#### [THE DATA]
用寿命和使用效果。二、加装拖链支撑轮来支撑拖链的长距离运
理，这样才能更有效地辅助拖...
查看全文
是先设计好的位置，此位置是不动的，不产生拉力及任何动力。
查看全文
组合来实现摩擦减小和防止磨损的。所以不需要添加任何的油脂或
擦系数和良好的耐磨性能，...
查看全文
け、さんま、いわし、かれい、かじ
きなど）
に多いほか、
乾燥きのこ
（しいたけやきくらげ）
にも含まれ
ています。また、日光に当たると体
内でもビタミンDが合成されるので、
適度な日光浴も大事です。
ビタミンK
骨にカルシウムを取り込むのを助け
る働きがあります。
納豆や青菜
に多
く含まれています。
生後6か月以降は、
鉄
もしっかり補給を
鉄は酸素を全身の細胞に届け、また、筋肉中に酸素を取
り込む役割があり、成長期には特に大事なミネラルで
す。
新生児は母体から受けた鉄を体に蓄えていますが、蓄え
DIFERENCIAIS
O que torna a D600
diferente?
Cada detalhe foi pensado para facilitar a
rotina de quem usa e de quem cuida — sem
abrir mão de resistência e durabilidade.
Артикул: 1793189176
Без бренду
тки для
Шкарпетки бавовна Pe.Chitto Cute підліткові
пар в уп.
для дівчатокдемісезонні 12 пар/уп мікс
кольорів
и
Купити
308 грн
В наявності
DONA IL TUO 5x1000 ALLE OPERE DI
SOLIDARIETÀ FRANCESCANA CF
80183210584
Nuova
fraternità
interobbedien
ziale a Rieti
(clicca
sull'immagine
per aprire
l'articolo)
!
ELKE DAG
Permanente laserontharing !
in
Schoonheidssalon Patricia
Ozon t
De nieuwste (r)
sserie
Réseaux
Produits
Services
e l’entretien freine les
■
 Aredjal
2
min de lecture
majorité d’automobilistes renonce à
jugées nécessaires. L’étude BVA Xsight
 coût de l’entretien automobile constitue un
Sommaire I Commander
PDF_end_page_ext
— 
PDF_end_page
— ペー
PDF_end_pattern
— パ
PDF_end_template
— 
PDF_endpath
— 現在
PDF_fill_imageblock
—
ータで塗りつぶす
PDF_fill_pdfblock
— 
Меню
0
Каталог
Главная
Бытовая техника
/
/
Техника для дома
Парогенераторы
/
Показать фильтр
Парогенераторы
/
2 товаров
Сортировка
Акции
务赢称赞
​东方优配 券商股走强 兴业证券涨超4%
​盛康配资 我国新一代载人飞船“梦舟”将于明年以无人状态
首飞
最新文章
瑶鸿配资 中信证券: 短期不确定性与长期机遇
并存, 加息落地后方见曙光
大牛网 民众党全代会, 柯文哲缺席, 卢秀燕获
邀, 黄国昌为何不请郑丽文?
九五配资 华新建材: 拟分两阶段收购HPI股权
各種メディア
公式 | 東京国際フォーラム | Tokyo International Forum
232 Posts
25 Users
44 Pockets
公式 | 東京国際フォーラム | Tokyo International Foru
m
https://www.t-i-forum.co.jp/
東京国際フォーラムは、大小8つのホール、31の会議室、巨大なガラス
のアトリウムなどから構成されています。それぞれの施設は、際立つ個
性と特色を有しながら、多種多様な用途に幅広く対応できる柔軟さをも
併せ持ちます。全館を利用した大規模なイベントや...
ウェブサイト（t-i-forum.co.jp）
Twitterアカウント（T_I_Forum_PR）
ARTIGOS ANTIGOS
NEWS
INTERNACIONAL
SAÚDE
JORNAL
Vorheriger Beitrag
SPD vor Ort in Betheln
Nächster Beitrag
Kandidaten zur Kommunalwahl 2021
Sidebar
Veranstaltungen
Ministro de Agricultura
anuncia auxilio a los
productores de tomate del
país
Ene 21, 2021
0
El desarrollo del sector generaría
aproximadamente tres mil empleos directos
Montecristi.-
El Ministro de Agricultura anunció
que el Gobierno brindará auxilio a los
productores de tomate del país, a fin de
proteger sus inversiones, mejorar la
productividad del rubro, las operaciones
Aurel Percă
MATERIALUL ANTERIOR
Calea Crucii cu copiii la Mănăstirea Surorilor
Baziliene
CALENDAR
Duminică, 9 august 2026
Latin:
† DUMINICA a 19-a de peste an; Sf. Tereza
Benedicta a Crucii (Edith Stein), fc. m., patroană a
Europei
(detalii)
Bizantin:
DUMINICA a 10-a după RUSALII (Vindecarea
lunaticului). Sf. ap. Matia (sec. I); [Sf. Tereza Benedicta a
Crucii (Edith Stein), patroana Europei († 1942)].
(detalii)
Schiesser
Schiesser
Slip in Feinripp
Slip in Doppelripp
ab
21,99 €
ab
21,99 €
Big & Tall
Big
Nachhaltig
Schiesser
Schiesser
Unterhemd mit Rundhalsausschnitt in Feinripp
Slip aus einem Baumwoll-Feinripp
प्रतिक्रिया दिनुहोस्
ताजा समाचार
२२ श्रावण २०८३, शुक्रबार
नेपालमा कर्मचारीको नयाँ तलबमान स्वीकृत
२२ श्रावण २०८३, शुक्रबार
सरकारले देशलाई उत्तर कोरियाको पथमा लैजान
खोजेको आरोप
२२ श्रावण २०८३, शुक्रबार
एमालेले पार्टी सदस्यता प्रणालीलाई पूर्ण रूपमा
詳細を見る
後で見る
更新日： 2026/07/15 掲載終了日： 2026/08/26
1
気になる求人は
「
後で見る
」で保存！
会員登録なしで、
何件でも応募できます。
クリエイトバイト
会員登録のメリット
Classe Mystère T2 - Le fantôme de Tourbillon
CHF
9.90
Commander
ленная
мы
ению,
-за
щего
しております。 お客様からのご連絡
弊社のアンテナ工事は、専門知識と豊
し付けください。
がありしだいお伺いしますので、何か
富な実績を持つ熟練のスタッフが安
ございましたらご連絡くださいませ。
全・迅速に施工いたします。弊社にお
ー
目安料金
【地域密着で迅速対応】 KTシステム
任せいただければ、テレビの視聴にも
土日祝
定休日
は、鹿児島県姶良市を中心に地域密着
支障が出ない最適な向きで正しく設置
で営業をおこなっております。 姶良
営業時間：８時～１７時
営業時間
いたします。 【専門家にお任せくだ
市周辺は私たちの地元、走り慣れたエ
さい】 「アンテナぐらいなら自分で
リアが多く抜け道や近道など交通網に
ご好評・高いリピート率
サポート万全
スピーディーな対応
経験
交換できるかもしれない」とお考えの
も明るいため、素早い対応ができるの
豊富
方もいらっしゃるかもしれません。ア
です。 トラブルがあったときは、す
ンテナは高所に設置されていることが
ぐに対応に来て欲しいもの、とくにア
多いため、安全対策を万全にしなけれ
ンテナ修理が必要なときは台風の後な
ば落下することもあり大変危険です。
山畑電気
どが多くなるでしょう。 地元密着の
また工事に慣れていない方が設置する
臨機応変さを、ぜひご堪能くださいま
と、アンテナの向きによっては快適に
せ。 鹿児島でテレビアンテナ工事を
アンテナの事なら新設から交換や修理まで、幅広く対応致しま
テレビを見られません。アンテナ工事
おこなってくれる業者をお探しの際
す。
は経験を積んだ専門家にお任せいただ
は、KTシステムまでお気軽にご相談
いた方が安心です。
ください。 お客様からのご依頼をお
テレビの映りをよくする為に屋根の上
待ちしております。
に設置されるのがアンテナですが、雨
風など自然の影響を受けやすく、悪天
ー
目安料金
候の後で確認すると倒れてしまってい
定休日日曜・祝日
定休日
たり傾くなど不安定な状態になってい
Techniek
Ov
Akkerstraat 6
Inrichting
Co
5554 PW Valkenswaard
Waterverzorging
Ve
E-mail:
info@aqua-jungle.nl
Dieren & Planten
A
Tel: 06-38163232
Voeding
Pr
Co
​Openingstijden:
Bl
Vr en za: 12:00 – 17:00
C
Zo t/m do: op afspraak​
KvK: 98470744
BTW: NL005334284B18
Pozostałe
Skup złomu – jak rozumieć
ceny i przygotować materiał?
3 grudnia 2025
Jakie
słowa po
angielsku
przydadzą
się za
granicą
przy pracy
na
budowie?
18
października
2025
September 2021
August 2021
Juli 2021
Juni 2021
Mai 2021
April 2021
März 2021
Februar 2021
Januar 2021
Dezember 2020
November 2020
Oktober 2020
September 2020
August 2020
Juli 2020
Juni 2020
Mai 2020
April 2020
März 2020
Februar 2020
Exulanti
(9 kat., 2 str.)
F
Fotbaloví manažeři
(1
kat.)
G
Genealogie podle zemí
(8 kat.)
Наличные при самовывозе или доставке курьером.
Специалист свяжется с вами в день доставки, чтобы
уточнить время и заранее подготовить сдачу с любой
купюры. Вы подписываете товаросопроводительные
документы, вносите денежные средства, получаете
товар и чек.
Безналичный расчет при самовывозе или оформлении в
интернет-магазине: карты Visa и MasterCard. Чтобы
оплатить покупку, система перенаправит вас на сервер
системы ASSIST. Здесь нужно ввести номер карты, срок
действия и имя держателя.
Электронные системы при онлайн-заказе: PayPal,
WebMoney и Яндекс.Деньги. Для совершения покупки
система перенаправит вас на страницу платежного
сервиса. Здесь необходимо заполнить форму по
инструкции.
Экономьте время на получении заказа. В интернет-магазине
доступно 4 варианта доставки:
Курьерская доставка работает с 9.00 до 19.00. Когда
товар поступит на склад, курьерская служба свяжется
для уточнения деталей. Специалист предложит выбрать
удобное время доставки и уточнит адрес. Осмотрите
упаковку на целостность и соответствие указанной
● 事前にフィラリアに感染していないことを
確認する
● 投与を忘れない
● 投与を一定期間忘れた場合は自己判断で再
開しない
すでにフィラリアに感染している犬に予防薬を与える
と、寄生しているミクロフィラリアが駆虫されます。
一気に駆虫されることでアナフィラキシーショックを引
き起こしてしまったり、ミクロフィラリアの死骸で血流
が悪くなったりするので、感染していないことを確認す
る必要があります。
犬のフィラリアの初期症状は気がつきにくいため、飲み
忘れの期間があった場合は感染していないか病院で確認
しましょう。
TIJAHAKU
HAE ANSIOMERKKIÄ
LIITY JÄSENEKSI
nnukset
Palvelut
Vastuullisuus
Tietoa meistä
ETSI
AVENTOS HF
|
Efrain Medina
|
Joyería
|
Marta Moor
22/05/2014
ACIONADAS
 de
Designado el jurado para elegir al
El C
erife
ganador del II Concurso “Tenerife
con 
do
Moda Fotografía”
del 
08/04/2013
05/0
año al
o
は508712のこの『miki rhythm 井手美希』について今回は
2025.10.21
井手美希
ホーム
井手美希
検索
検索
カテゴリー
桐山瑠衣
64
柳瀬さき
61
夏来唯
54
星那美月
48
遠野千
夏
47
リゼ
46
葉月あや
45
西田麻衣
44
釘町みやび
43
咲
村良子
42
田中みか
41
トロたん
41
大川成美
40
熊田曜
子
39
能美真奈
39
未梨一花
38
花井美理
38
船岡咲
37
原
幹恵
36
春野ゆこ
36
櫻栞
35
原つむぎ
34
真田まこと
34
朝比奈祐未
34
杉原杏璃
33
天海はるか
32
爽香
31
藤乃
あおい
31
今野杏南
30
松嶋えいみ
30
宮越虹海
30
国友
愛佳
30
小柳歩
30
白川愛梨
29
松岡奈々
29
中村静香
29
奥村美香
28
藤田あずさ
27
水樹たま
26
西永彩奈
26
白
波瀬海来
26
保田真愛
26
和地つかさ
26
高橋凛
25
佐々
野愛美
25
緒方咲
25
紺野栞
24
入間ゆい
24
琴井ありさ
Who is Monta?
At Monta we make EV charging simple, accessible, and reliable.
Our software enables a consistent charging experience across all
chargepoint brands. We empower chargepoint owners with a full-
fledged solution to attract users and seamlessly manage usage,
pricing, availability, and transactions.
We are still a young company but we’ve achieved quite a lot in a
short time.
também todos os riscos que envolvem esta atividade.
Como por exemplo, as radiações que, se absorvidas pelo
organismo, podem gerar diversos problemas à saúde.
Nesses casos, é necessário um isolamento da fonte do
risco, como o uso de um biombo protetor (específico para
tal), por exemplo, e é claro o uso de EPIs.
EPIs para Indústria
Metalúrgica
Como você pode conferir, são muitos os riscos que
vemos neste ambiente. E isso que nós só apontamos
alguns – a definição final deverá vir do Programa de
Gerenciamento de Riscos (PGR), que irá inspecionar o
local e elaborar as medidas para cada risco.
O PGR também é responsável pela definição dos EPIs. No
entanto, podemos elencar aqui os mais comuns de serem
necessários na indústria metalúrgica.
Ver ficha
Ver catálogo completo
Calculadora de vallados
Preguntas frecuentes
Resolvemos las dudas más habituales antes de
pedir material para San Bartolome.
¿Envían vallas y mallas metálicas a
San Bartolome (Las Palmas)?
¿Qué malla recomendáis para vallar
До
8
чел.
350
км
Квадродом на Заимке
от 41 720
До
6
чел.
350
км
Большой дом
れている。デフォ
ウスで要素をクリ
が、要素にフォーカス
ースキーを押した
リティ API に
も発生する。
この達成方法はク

#### [GOAL OF THE EXERCISE]
In the entries above, count the lines that contain the string "доставки" and reply with the number only.

#### [RESPONSE]
3